Ein Jogger in der Wiener Innenstadt während des 2. Lockdowns aufgenommen  am Mittwoch, 18. November 2020
APA/HERBERT PFARRHOFER
APA/HERBERT PFARRHOFER

Welche CoV-Maßnahmen wirken

Man konnte es bereits vermuten: Unter all den möglichen Coronavirus-Maßnahmen wirken nicht alle gleich gut. Am effektivsten ist das Vermeiden sozialer Kontakte, die Reinigung von Oberflächen bringt offenbar wenig. Das zeigt eine Datenauswertung des Lockdowns im März und April.

Mehr als 200 Länder haben die Komplexitätsforscher um Peter Klimek von der MedUni Wien für ihre Studie im Fachblatt „Nature Human Behaviour“ verglichen, herausgekommen ist eine Rangliste der wirksamsten Methoden, um die Ausbreitung des Virus zu verhindern. Auf Platz eins rangiert die soziale Distanz, genauer: Das Verhindern von kleinen Menschenansammlungen, sei es nun im Büro, im Handel oder im Privaten.

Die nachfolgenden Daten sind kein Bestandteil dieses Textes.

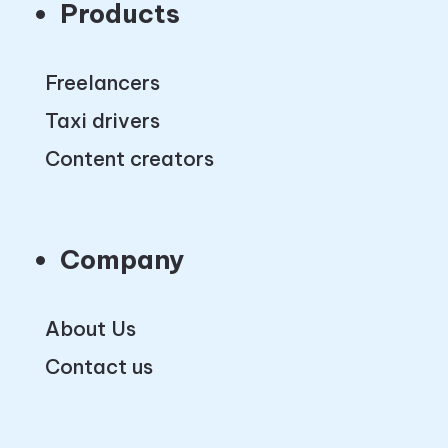
Products
Freelancers
Taxi drivers
Content creators
Company
About Us
Contact us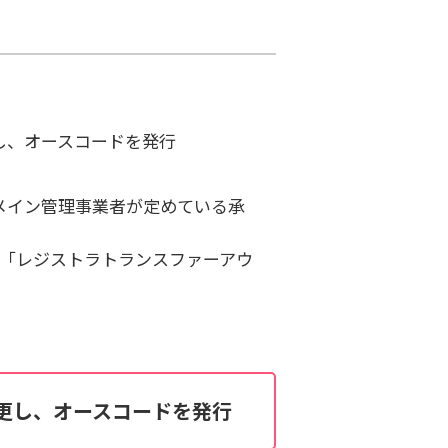
し、オースコードを発行
メイン管理事業者が定めている承
か「レジストラトランスファーアウ
更し、オースコードを発行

Schulschließung: Debatte geht weiter

Als nachweislich wirksam haben sich auch die Schließungen von Grenzen, ausreichende Schutzausrüstung und ein geringer Bewegungsradius im Alltag herausgestellt. Selbiges gilt für die Schließung von Bildungseinrichtungen, doch hier müsse man bei der Interpretation aufpassen, sagt Peter Klimek gegenüber science.ORF.at.

„Wenn wir die Schulen hinunterfahren, dann reduzieren wir nicht nur die Kontakte in den Schulen selbst. Es werden ja auch rundherum alle Lebensbereiche heruntergefahren.“ Bei Schulschließungen werden also auch die betreuungspflichtigen Eltern in die soziale Isolation geschickt – und das dürfte laut Klimek der wichtigere Faktor sein. Ob kleine Kinder auch für Erwachsene stark ansteckend sind, sei nämlich nach wie vor fraglich.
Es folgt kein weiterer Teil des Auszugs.